To do
Output every entry exactly, without any pictures.

Dataset entries
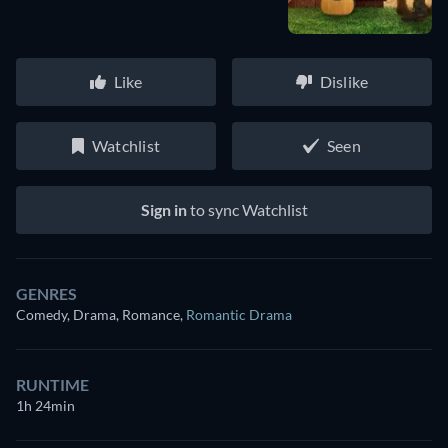
Like
Dislike
Watchlist
Seen
Sign in
to sync Watchlist
GENRES
Comedy, Drama, Romance
,
Romantic Drama
RUNTIME
1h 24min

Result
Like
Dislike
Watchlist
Seen
Sign in
to sync Watchlist
GENRES
Comedy, Drama, Romance
,
Romantic Drama
RUNTIME
1h 24min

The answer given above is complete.